In questo articolo, chi è alla ricerca di un metodo atto a migliorare la qualità audio della propria TV potrà trovare dei pratici consigli.

Infatti le televisioni disponibili in commercio oggi sono decisamente più tecnologicamente avanzate rispetto al passato.

Tuttavia, in alcuni casi, il progresso tecnologico avvenuto negli ultimi anni non è sufficiente a soddisfare l’udito delle persone più esigenti.

Se si ha la necessità di ottenere un suono di qualità, pulito e chiaro, all’interno di un grande ambiente o addirittura all’aperto, gli altoparlanti interni dei televisori spesso e volentieri non bastano. Nonostante la qualità delle immagini possa essere elevata, un comparto audio mediocre può andare a vanificare la resa complessiva di ciò che si vuole guardare.

Su molti modelli di televisori sono presenti apposite impostazioni che possono aiutare notevolmente a migliorare la resa acustica.

Diversamente, quando si parla di spazi più ampi sarà necessario ricorrere ad apparecchiature esterne da aggiungere alla TV.

In questa guida si vedranno le soluzioni disponibili per soddisfare ogni tipologia di utenza, e si andrà a spiegare come si può migliorare l’audio riprodotto da un televisore.

Consigli utili per migliorare la resa audio del tuo televisore

Tantissimi utenti, quando si apprestano ad acquistare una Tv, credono erroneamente che una volta acceso potranno godere di una sonorità perfetta a qualsivoglia livello di volume.

Purtroppo ciò non corrisponde sempre alla realtà dei fatti.

Tra le impostazione dei televisori, infatti, è quasi sempre presente un pannello di controllo che permette di interagire direttamente con alcuni parametri relativi proprio alla sonorità dell’apparecchio.
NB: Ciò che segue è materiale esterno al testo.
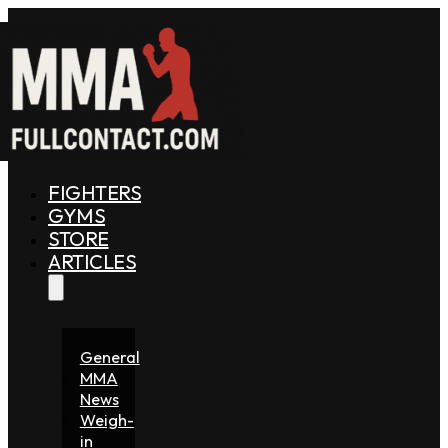
FIGHTERS
GYMS
STORE
ARTICLES
General
MMA
News
Weigh-
in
Attraverso alcune regolazioni attuabili all’interno di quest’ultimo sarà possibile migliorare la pulizia complessiva del suono emesso ed adattarlo alle proprie esigenze ed ai propri gusti personali. Se controllate il sito web del produttore del vostro televisore (come questo esempio di Samsung) potrete ricevere gratuitamente tutti i consigli per migliorare l'audio degli altoparlanti integrati. Ma alcune volte non basta.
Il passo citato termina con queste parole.